Instructions for the task = Below are the records; pull every line that includes "схему".

** Opening Available data block **

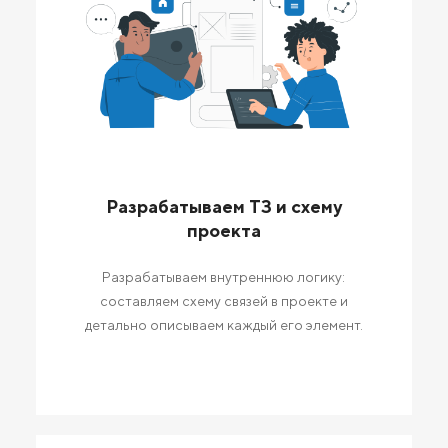
Разрабатываем ТЗ и схему
проекта
Разрабатываем внутреннюю логику:
составляем схему связей в проекте и
детально описываем каждый его элемент.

** Closing Available data block **

Completed exercise =
Разрабатываем ТЗ и схему
составляем схему связей в проекте и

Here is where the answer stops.